I sat around reading "Better Homes and Gardens" magazines today because last week was kind of a high blood pressure week for Baby T. and I (we're both fine), and so I've been told to chill out and keep my feet up. I looked at all of these perfect pictures of perfect houses.
And then I started looking closer at my house . . . and that one bathroom door that will not close. It just won't shut. It's been that way off and on since we moved in . . . oh, and I was in a mood to find things wrong today. So I went around hunting for cracks in the walls. Of course, in an 8 year old house, I was rewarded with several. And of course, because I wanted to be upset about something, I managed to convince myself that probably my house was going to fall down around me at any moment due to some kind of unseen, unknown foundation problem.
Hey - the foundation might not be perfect. My father in law might come out here next week and look around and tell us we have to hire somebody to come fix something massive. But he also might not. There are walls all over the world that have been standing for centuries and then some. Why is it my assumption that the walls where I am are automatically doomed to fail?
"Walk in love like breathing - for spirit, for healing. You know God loves each small thing . . . all the ones we don't see. All the ones we won't see."
My concern about my surroundings is a human experience older than dirt. It's something we've done repeatedly since we first existed. It's in parables, folk stories, the Bible, and other religious books. This constant search for what can go wrong next is part of our "fight or flight" mechanism.

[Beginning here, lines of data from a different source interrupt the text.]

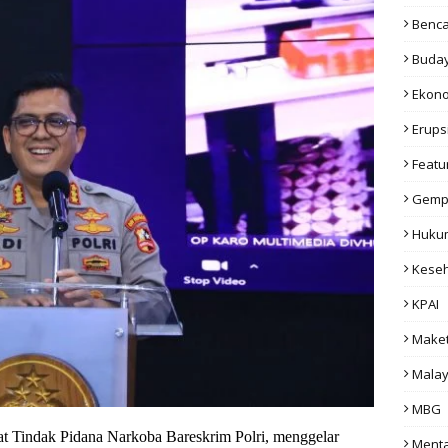
Benc
Buda
Ekon
Erups
Featu
Gemp
Huku
Kese
KPAI
Make
Malay
MBG
at Tindak Pidana Narkoba Bareskrim Polri, menggelar
Menta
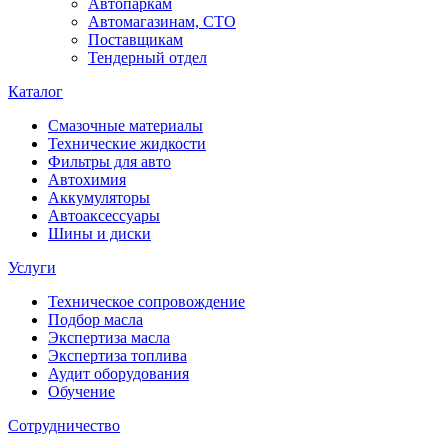
Автопаркам
Автомагазинам, СТО
Поставщикам
Тендерный отдел
Каталог
Смазочные материалы
Технические жидкости
Фильтры для авто
Автохимия
Аккумуляторы
Автоаксессуары
Шины и диски
Услуги
Техническое сопровождение
Подбор масла
Экспертиза масла
Экспертиза топлива
Аудит оборудования
Обучение
Сотрудничество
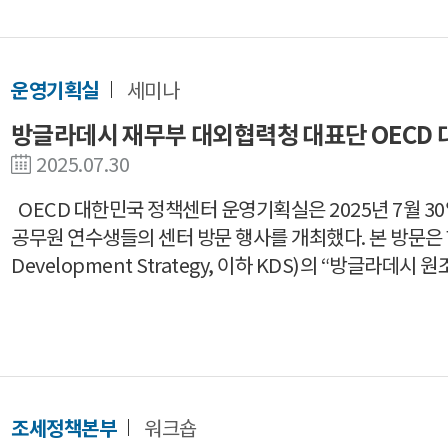
운영기획실
세미나
방글라데시 재무부 대외협력청 대표단 OECD
2025.07.30
OECD 대한민국 정책센터 운영기획실은 2025년 7월 
공무원 연수생들의 센터 방문 행사를 개최했다. 본 방문은 한국개
Development Strategy, 이하 KDS)의 “방글라
조세정책본부
워크숍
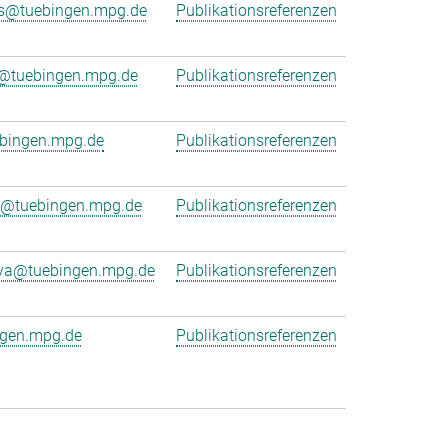
is@tuebingen.mpg.de
Publikationsreferenzen
ng@tuebingen.mpg.de
Publikationsreferenzen
bingen.mpg.de
Publikationsreferenzen
e@tuebingen.mpg.de
Publikationsreferenzen
eva@tuebingen.mpg.de
Publikationsreferenzen
ngen.mpg.de
Publikationsreferenzen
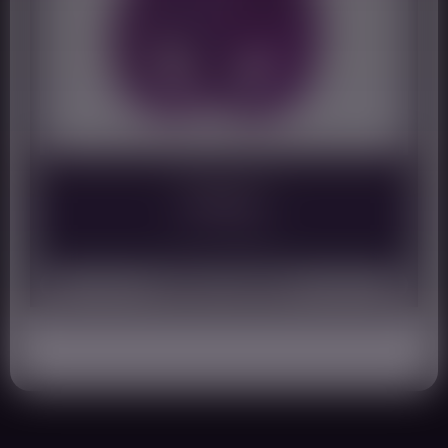
Bullet Lastic ring
Note
16,99
€
13,59
€
5.00
sur 5
Ajouter au panier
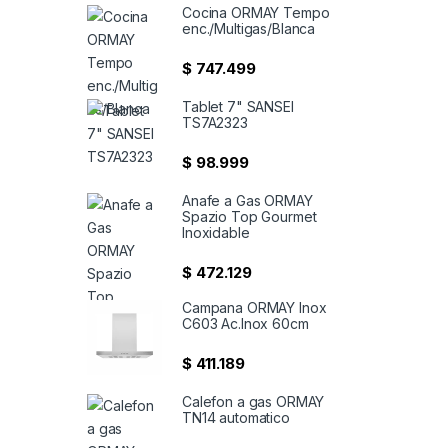
Cocina ORMAY Tempo
enc./Multigas/Blanca
$
747.499
Tablet 7" SANSEI
TS7A2323
$
98.999
Anafe a Gas ORMAY
Spazio Top Gourmet
Inoxidable
$
472.129
Campana ORMAY Inox
C603 Ac.Inox 60cm
$
411.189
Calefon a gas ORMAY
TN14 automatico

It's hard for us to turn it off.
But every so often we do manage to turn it off . . . and we experience something called "peace."
After a week of worrying about my blood pressure, who will cover my maternity leave, replacing an air conditioning unit at the house, and a million billion other things . . . . I am worn out. Can somebody remind me what peace feels like before I go looking for the next "wrong" thing?
This is where I need some Buddha-like acceptance of things as they are. This is where I need the writer of Ecclesiastes to come whisper in my ear: meaningless, meaningless - not because our human experience is without meaning. That's not what I'm saying. That's not what the wisdom writer was saying.
No . . . life is so meaningful that our endless searching for "the wrong" or "the broken" or "the next bad thing" will always bring us back to an empty sense of meaninglessness. If we want meaning - that rare sense of peaceful understanding - then we are going to have to remember how simple our human situation is.
"I know that there is nothing better for people than to be happy and to do good while they live." Ecclesiastes 3:12
I wrote that song out of desperation. I don't care that it took 50 tries to record it in my living room . . . or that I've never yet played it in a public show. It needed to be written.
Sometimes when I write a song it's really just for myself.
Like this song - I needed it tonight - a bit of Beethoven snatched from the hymnal and some scripture snatched from the lips of a better writer than I'll ever be. I needed to be reminded that there doesn't have to be a "next worst thing" waiting for me at all times. That's not realism. That's something else.
This blog is super ramble-y. It's after midnight. My ability to think logically might not be 100%. It was a rough week last week. And clearly this one's all about me :-) But maybe you get it, too.
Maybe you walk around your house looking for cracks in the dry wall, waiting for the next worst thing. And maybe you needed to know about the meaninglessness that makes life so meaningful.
I know that God can breathe life back into my troubled spirit - He's been doing that for years. The question isn't whether or not God will do it. The question is: Can I unclench my fists and unwind my lungs enough to let it happen?